Frequently various "thinkers" are here invoked as authorities who have supposedly "established" that politics pervades everything (Marx or Baudrillard or Althusser or whomever). I've read these writers too, and to the extent they say that art is always political they don't know what they're talking about. They trivialize art and politics alike, and collapsing the distinction between the two is actually a way of avoiding thinking. (Although it's often the uninformed distortions of these thinkers that are really to blame.) No matter how many such thinkers are piled atop one another, the belief that "all writing is political in one way or another" is just a way of justifying one's own preference for politics and polemics over literature. I understand why some people prefer these things (although most can't seem to understand why I don't), but simply repeating the formula that all writing is political doesn't make it so.
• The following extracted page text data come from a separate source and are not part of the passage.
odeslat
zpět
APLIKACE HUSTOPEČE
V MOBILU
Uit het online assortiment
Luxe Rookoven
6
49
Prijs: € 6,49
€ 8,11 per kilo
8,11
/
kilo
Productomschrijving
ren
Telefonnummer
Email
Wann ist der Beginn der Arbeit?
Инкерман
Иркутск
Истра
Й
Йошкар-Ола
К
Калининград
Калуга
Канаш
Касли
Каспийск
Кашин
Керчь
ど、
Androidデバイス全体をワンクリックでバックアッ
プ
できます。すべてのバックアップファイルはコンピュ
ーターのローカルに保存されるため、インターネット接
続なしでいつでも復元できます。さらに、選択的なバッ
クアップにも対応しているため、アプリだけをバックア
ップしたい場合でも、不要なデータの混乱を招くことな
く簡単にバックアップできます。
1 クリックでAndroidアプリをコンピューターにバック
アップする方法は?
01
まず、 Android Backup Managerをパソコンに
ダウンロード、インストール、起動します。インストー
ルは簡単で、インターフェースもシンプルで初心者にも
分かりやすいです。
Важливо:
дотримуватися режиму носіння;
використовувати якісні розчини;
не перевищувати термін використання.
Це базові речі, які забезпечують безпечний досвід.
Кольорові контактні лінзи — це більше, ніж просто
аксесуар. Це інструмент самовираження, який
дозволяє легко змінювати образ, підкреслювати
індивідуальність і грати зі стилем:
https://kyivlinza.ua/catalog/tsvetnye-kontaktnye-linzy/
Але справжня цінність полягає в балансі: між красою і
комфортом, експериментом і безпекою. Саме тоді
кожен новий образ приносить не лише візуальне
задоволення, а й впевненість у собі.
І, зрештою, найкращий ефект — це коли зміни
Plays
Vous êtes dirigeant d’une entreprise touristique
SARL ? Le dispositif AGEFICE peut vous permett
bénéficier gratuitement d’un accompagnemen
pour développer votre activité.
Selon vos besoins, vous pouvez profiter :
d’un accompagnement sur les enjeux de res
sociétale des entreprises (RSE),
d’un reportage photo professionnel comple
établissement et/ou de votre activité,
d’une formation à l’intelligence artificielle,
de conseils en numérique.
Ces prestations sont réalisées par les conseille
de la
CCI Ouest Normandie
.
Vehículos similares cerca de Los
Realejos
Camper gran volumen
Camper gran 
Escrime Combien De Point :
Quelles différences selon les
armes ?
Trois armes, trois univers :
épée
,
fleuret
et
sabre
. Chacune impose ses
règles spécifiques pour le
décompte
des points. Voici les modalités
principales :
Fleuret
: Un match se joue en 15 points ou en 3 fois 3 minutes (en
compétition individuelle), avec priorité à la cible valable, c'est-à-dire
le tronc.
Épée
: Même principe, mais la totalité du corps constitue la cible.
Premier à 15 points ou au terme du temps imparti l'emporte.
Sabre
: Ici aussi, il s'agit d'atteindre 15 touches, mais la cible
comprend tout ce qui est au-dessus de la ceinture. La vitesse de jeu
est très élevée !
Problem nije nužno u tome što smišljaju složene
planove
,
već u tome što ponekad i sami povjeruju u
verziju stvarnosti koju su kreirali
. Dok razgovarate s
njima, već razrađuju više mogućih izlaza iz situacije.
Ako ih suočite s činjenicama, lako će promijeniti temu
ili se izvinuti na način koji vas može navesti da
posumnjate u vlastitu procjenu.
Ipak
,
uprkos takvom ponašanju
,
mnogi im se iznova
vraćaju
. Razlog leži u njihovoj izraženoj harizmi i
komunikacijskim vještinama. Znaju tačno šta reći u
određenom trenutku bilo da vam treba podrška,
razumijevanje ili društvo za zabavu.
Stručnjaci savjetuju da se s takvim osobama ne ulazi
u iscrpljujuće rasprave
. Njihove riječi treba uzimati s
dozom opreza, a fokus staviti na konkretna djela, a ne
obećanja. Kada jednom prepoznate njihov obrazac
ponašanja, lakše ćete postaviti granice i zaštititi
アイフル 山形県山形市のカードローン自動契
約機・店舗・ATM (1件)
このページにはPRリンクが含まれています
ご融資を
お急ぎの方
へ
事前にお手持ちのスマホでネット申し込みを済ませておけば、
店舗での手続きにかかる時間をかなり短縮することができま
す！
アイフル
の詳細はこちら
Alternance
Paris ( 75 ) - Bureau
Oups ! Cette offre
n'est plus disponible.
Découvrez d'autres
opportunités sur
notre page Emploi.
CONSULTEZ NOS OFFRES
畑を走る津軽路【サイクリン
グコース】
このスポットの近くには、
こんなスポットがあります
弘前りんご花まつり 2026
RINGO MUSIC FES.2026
There's nothing "Romantic" about my status as as aesthete. I think in fact that it's quite pragmatic. There's art and there's politics. "Political art" does exist, but it's not all art. Sometimes when we read works of literature we have an "aesthetic" experience, sometimes we can limit this experience to whatever political implications we can squeeze out of it. I think this latter is a very impoverished concept of reading, but I would. To say finally that all human endeavor is political (including the effort to create art) would be a pretty sad commentary on human potential, if it were true.